Power sector was the major negative influence on India’s economy as well. The problems and solutions were identified as under:

“As a result of the exchange rate adjustments, at the beginning of July 1991, there would be an increase in the rupee value of the import bill for crude oil and petroleum products. It is, therefore, necessary to raise the prices of petroleum products for domestic consumers. This would also help to restrain the growth in consumption of petroleum products.

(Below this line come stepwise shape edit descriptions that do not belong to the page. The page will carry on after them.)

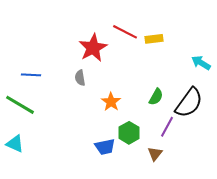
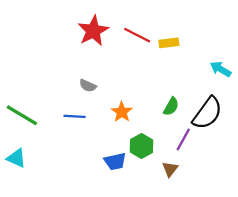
red star: (93, 48) -> (93, 31), moved
blue line: (31, 75) -> (75, 116), moved
gray semicircle: (80, 78) -> (88, 86), turned -56

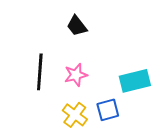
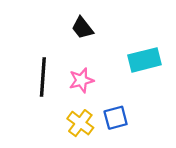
cyan rectangle: (135, 81) -> (145, 60), moved

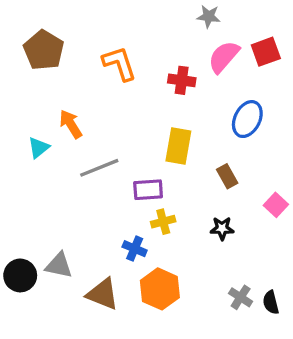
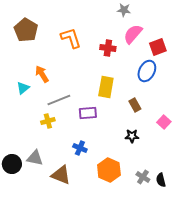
red square: (266, 52) -> (158, 47), moved
yellow cross: (163, 222) -> (48, 121), moved
orange hexagon: (160, 289) -> (109, 170), moved

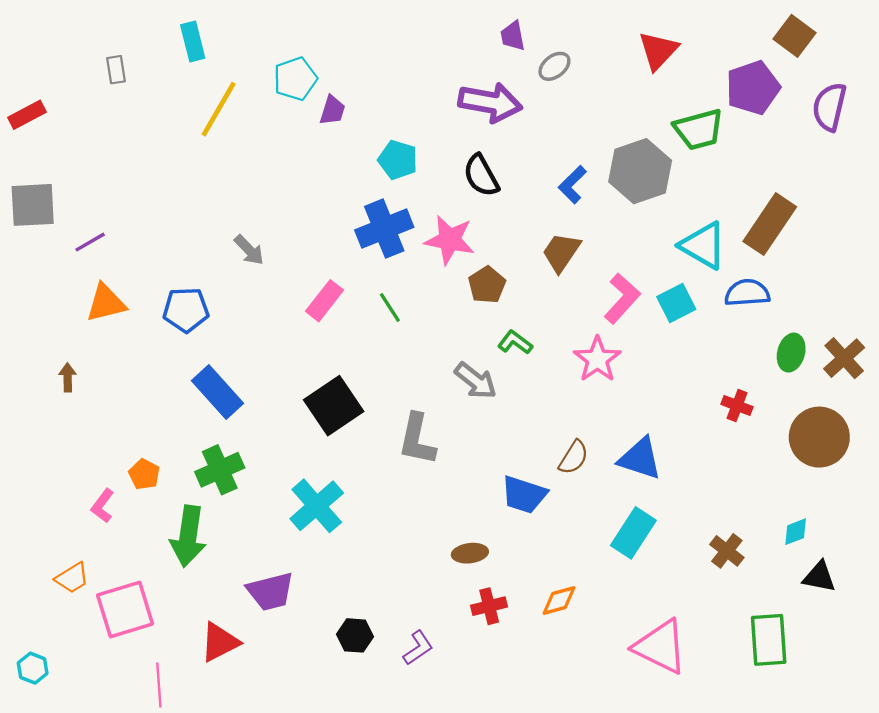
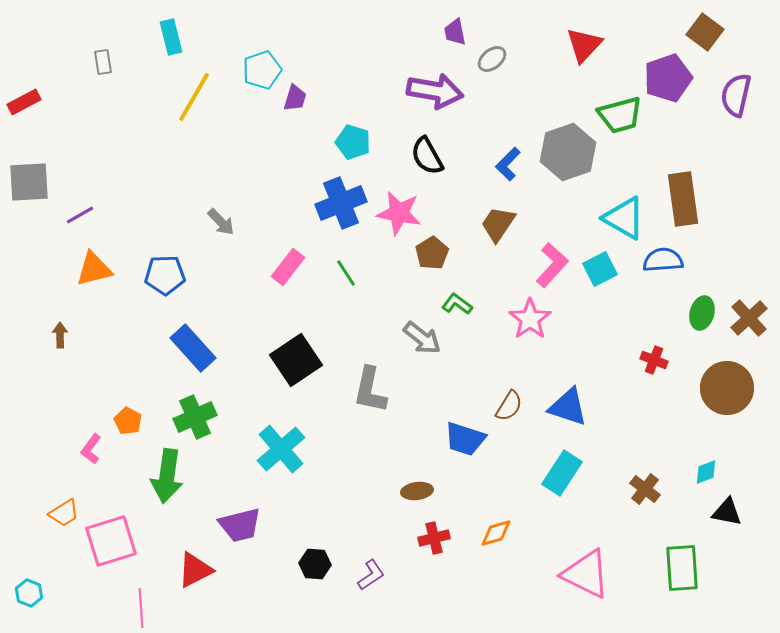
brown rectangle: (770, 224) -> (683, 199), turned -42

I am aware that in basic infrastructure areas such as power, coal, communications and petroleum, we will have to set our sights much higher. In the present situation, characterised by an acute shortage of foreign exchange, it is, in particular, imperative to substantially augment the domestic production of coal, crude oil, natural gas and electrical energy. Efforts will also have to be made on a crash basis for promoting the utmost economy in use of energy through more efficient technologies in industry, agriculture, transport and domestic sectors.

The transmission and distribution line losses would also have to be brought down drastically from the present high level of 22 per cent. We shall address ourselves to all these tasks once we are through with taking stock of the situation.

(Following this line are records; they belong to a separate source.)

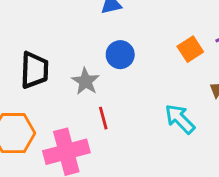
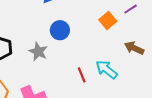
red line: (103, 118) -> (82, 75), moved

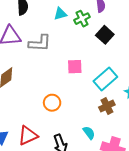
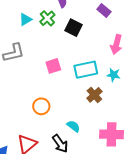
cyan rectangle: (105, 79) -> (86, 70), turned 45
cyan semicircle: (89, 133) -> (73, 126), moved

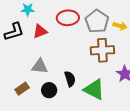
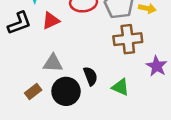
green triangle: (94, 89) -> (121, 87), size x0.7
black circle: (49, 90) -> (66, 91), size x1.5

In particular, I would urge them to ensure prompt payment of dues owed by the State Electricity Boards to the National Thermal Power Corporation, Coal India and the Indian Railways. We cannot allow State level enterprises to become an instrument of unplanned and unauthorised transfer of resources from the Centre to the States. That is neither fair nor equitable”.

The main reasons behind financial crises in this sector were transmission losses, which were around 22 percent at that time; these were picked up and brought to 17 percent over a period of twenty years.

Primary Tax Policy

The primary error in economic policy of both the countries has been duly acknowledged.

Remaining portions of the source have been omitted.